1) There is no other area, to my knowledge, where one can override enumerated powers but not the Bill of Rights. If anything, the latter are at least waivable by individuals, while the former are not.
2) The 10th Amendment, reflecting the principle of Federalism, is of course part of the Bill of Rights. So the position must be “the Bill of Rights, except the last bit,” which seems even more selective.
3) Could a treaty override Bill of Rights protections against action by the states? If not, this means treaties can override everything except Amends. I-VII, (maybe XI, see below), and XIV, D.P. Clause. That sounds even more selective.

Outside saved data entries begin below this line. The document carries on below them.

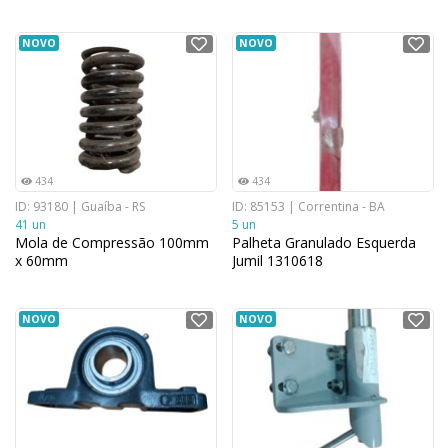
NOVO
NOVO
434
434
ID: 93180 | Guaíba - RS
ID: 85153 | Correntina - BA
41 un
5 un
Mola de Compressão 100mm
Palheta Granulado Esquerda
x 60mm
Jumil 1310618
NOVO
NOVO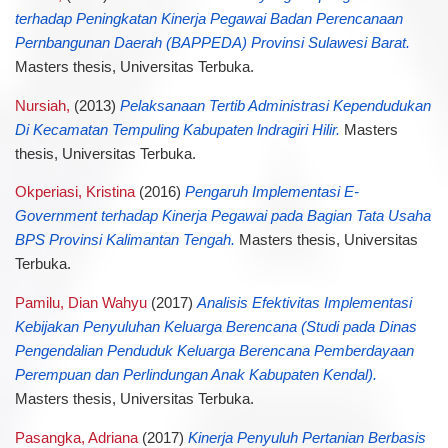
terhadap Peningkatan Kinerja Pegawai Badan Perencanaan
Pernbangunan Daerah (BAPPEDA) Provinsi Sulawesi Barat.
Masters thesis, Universitas Terbuka.
Nursiah,
(2013)
Pelaksanaan Tertib Administrasi Kependudukan
Di Kecamatan Tempuling Kabupaten lndragiri Hilir.
Masters
thesis, Universitas Terbuka.
Okperiasi, Kristina
(2016)
Pengaruh Implementasi E-
Government terhadap Kinerja Pegawai pada Bagian Tata Usaha
BPS Provinsi Kalimantan Tengah.
Masters thesis, Universitas
Terbuka.
Pamilu, Dian Wahyu
(2017)
Analisis Efektivitas Implementasi
Kebijakan Penyuluhan Keluarga Berencana (Studi pada Dinas
Pengendalian Penduduk Keluarga Berencana Pemberdayaan
Perempuan dan Perlindungan Anak Kabupaten Kendal).
Masters thesis, Universitas Terbuka.
Pasangka, Adriana
(2017)
Kinerja Penyuluh Pertanian Berbasis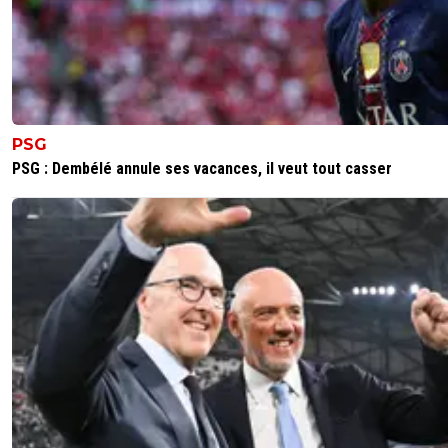
PSG
PSG : Dembélé annule ses vacances, il veut tout casser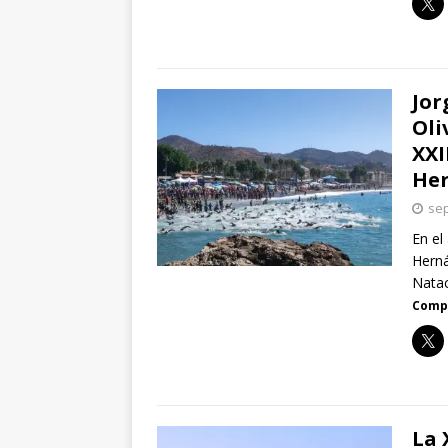
Jor
Oli
XXI
He
sep
En el
Herná
Natac
Compa
La 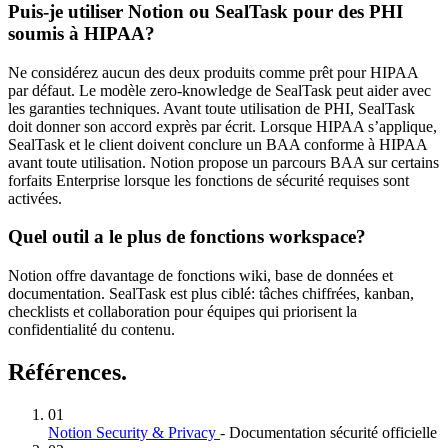
Puis-je utiliser Notion ou SealTask pour des PHI
soumis à HIPAA?
Ne considérez aucun des deux produits comme prêt pour HIPAA
par défaut. Le modèle zero-knowledge de SealTask peut aider avec
les garanties techniques. Avant toute utilisation de PHI, SealTask
doit donner son accord exprès par écrit. Lorsque HIPAA s’applique,
SealTask et le client doivent conclure un BAA conforme à HIPAA
avant toute utilisation. Notion propose un parcours BAA sur certains
forfaits Enterprise lorsque les fonctions de sécurité requises sont
activées.
Quel outil a le plus de fonctions workspace?
Notion offre davantage de fonctions wiki, base de données et
documentation. SealTask est plus ciblé: tâches chiffrées, kanban,
checklists et collaboration pour équipes qui priorisent la
confidentialité du contenu.
Références.
01
Notion Security & Privacy
- Documentation sécurité officielle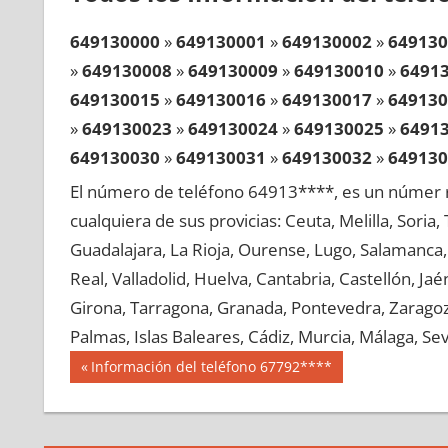
649130000
»
649130001
»
649130002
»
649130
»
649130008
»
649130009
»
649130010
»
6491
649130015
»
649130016
»
649130017
»
649130
»
649130023
»
649130024
»
649130025
»
6491
649130030
»
649130031
»
649130032
»
649130
»
649130038
»
649130039
»
649130040
»
6491
El número de teléfono 64913****, es un númer r
649130045
»
649130046
»
649130047
»
649130
cualquiera de sus provicias: Ceuta, Melilla, Soria
»
649130053
»
649130054
»
649130055
»
6491
Guadalajara, La Rioja, Ourense, Lugo, Salamanca, 
649130060
»
649130061
»
649130062
»
649130
Real, Valladolid, Huelva, Cantabria, Castellón, J
»
649130068
»
649130069
»
649130070
»
6491
Girona, Tarragona, Granada, Pontevedra, Zaragoza
649130075
»
649130076
»
649130077
»
649130
Palmas, Islas Baleares, Cádiz, Murcia, Málaga, Sevi
»
649130083
»
649130084
»
649130085
»
6491
Navegación
64913
Entrada
Información del teléfono 67792****
649130090
»
649130091
»
649130092
»
649130
anterior:
de
»
649130098
»
649130099
»
649130100
»
6491
entradas
649130105
»
649130106
»
649130107
»
649130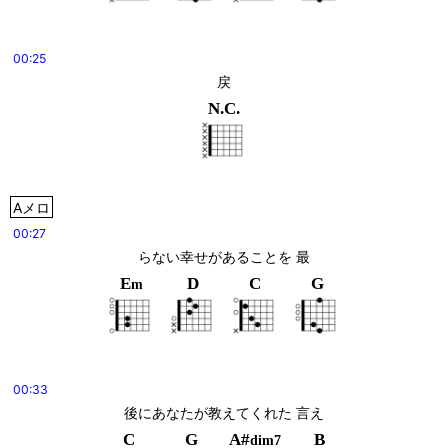
00:25
戻
N.C.
Aメロ
00:27
らない幸せがあることを 最
E
D
C
G
m
00:33
後にあなたが教えてくれた 言え
C
G
A#
B
dim7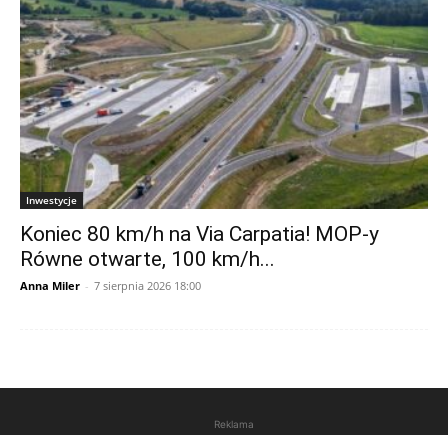
Inwestycje
Koniec 80 km/h na Via Carpatia! MOP-y
Równe otwarte, 100 km/h...
Anna Miler
-
7 sierpnia 2026 18:00
Reklama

4) Individual rights protections are contained elsewhere besides the Amends. I-VIII. Take the jury trial provision of Art. III: can treaties override that? (It is not a hypothetical question, as this would be the effect of signing the Rome Statute of the International Criminal Court.) What about the President’s pardon power? We can imagine the creation of mixed courts for treaty crimes, with convicts made unpardonable.
5) Now lets turn back to amendments: why stop at the first eight? What about a treaty changing voting rights? Abrogating state sovereign immunity? (See Carlos Vasquez’s 2000 article arguing against abrogation.)
6) Another challenge for the theory is whether treaties can just the doctrine of enumerated powers, or all structural constitutional limits, including separation of powers. Many of the questions about the scope of the Treaty Power were previewed during the debate in the early 19th century over the constitutionality of joining international courts for the trial of the slave trade, about which I have written at length in The Constitutionality of International Courts: The Forgotten Precedent of Slave Trade Tribunals. In those debates, Quincy Adams and others argued successfully that treaties could not vest judicial power in a court independent of the “Supreme” court. Note that this also means that the treaty could not expand Congress’s power to create “inferior” tribunals by authorizing parallel or co-equal tribunals. This is a limitation on Congress’s Art. I powers.
7) I understand the notion that when we deal with the outside world, our internal arrangements do not matter. But the question of legislative power is not about dealing with the outside world, but enforcing that deal domestically. If the idea is that the fulfillment of our external promises cannot be hostage to our particular federal arrangements, why should it be hostage to our particular domestic rights?
8) The “not the Bill of Rights” view may be based on the notion that individual rights are special. But limited government and federalism is designed in part as a protection for individual rights.